▶ [GIVEN DATA]
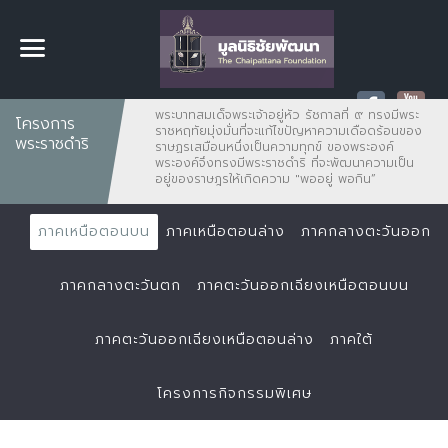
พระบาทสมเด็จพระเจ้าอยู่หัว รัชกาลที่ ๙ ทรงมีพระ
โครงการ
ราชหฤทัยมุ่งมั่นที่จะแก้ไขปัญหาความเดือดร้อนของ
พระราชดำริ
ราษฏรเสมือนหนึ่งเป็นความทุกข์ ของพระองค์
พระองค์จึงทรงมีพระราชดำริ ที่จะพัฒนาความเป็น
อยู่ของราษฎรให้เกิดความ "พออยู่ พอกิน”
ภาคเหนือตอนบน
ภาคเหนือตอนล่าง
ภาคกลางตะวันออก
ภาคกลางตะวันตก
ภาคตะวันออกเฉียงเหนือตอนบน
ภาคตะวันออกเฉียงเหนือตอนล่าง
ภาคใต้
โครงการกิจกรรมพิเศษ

* * *

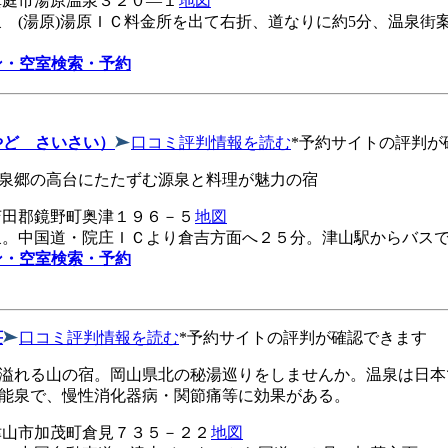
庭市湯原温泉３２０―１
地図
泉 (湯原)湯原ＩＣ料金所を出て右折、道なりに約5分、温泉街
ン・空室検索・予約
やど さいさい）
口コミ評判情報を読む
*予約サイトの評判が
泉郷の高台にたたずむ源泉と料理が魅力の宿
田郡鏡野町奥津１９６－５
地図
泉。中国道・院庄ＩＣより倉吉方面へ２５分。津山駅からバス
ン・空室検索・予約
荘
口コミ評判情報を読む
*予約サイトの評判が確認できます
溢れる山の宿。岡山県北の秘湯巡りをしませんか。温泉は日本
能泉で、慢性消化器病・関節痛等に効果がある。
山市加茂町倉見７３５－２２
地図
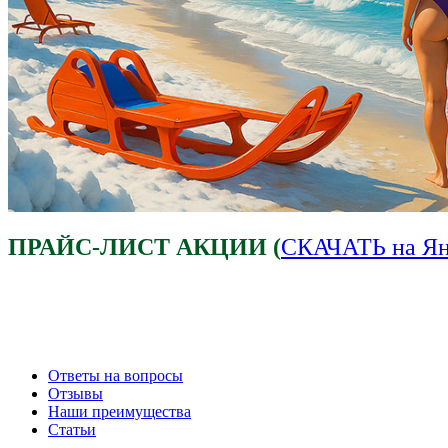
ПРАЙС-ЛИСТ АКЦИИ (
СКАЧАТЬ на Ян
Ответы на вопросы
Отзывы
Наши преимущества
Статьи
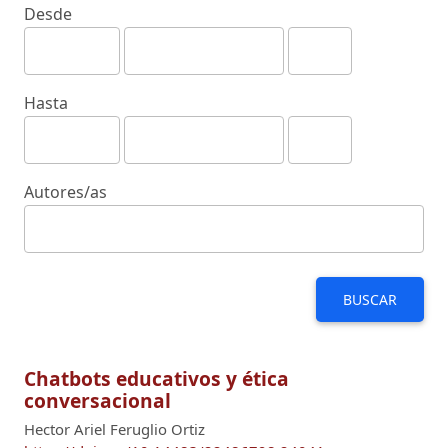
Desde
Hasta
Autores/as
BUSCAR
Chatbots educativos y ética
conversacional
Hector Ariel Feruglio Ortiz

▶ [PROBLEM REQUIREMENTS] Would you retype exactly the lines above, from the line with "พระบาทสมเด็จพระเจ้าอยู่หัว รัชกาลที่ ๙" to the line with "โครงการกิจกรรมพิเศษ", with both end lines kept and nothing more?

▶ [EXPECTED OUTPUT]
พระบาทสมเด็จพระเจ้าอยู่หัว รัชกาลที่ ๙ ทรงมีพระ
โครงการ
ราชหฤทัยมุ่งมั่นที่จะแก้ไขปัญหาความเดือดร้อนของ
พระราชดำริ
ราษฏรเสมือนหนึ่งเป็นความทุกข์ ของพระองค์
พระองค์จึงทรงมีพระราชดำริ ที่จะพัฒนาความเป็น
อยู่ของราษฎรให้เกิดความ "พออยู่ พอกิน”
ภาคเหนือตอนบน
ภาคเหนือตอนล่าง
ภาคกลางตะวันออก
ภาคกลางตะวันตก
ภาคตะวันออกเฉียงเหนือตอนบน
ภาคตะวันออกเฉียงเหนือตอนล่าง
ภาคใต้
โครงการกิจกรรมพิเศษ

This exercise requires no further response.